:: Exercise description ::
Exactly the lines from the start of the entries through the line with "3 janvier 2024" are required in the output, with no pictures among them.

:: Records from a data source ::
◇ ◇ ◇ ◇ ◇ ◇ ◇
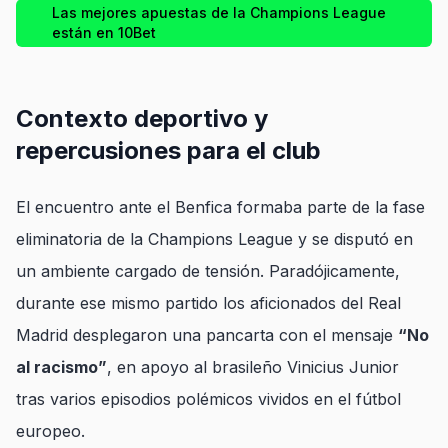
Las mejores apuestas de la Champions League
están en 10Bet
Contexto deportivo y
repercusiones para el club
El encuentro ante el Benfica formaba parte de la fase
eliminatoria de la Champions League y se disputó en
un ambiente cargado de tensión. Paradójicamente,
durante ese mismo partido los aficionados del Real
Madrid desplegaron una pancarta con el mensaje
“No
al racismo”
, en apoyo al brasileño Vinicius Junior
tras varios episodios polémicos vividos en el fútbol
europeo.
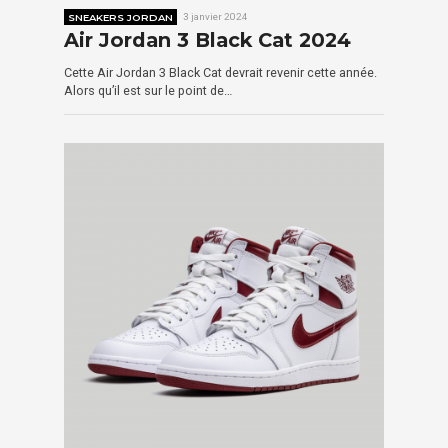
SNEAKERS JORDAN
3 janvier 2024
Air Jordan 3 Black Cat 2024
Cette Air Jordan 3 Black Cat devrait revenir cette année.
Alors qu’il est sur le point de…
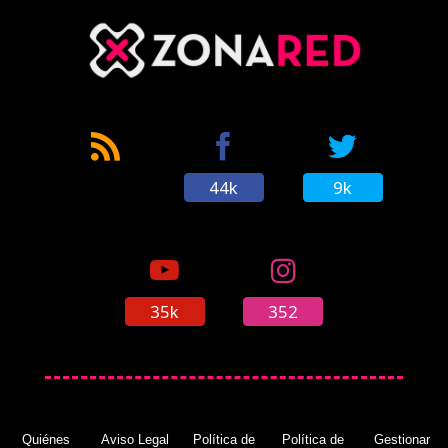
44k
9k
35k
352
Quiénes
Aviso Legal
Política de
Política de
Gestionar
◇ ◇ ◇ ◇ ◇ ◇ ◇
:: Solution for this problem ::
Las mejores apuestas de la Champions League
están en 10Bet
Contexto deportivo y
repercusiones para el club
El encuentro ante el Benfica formaba parte de la fase
eliminatoria de la Champions League y se disputó en
un ambiente cargado de tensión. Paradójicamente,
durante ese mismo partido los aficionados del Real
Madrid desplegaron una pancarta con el mensaje
“No
al racismo”
, en apoyo al brasileño Vinicius Junior
tras varios episodios polémicos vividos en el fútbol
europeo.
SNEAKERS JORDAN
3 janvier 2024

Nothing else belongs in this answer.